*THE PROBLEM*. Up to and including the line bearing "essential to it", output every line of the entries exactly as written, starting from the first; pictures stay out.

*EXTRACTED MATERIAL*.

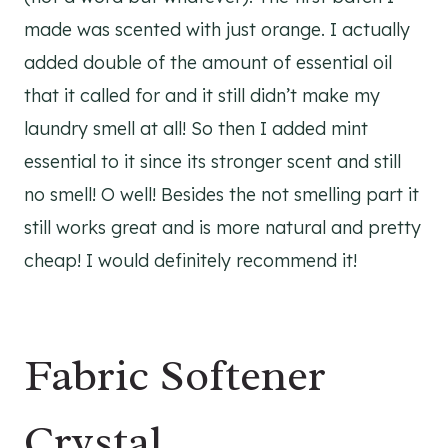
made was scented with just orange. I actually
added double of the amount of essential oil
that it called for and it still didn’t make my
laundry smell at all! So then I added mint
essential to it since its stronger scent and still
no smell! O well! Besides the not smelling part it
still works great and is more natural and pretty
cheap! I would definitely recommend it!
Fabric Softener
Crystal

*SOLUTION FOR THIS PROBLEM*.
made was scented with just orange. I actually
added double of the amount of essential oil
that it called for and it still didn’t make my
laundry smell at all! So then I added mint
essential to it since its stronger scent and still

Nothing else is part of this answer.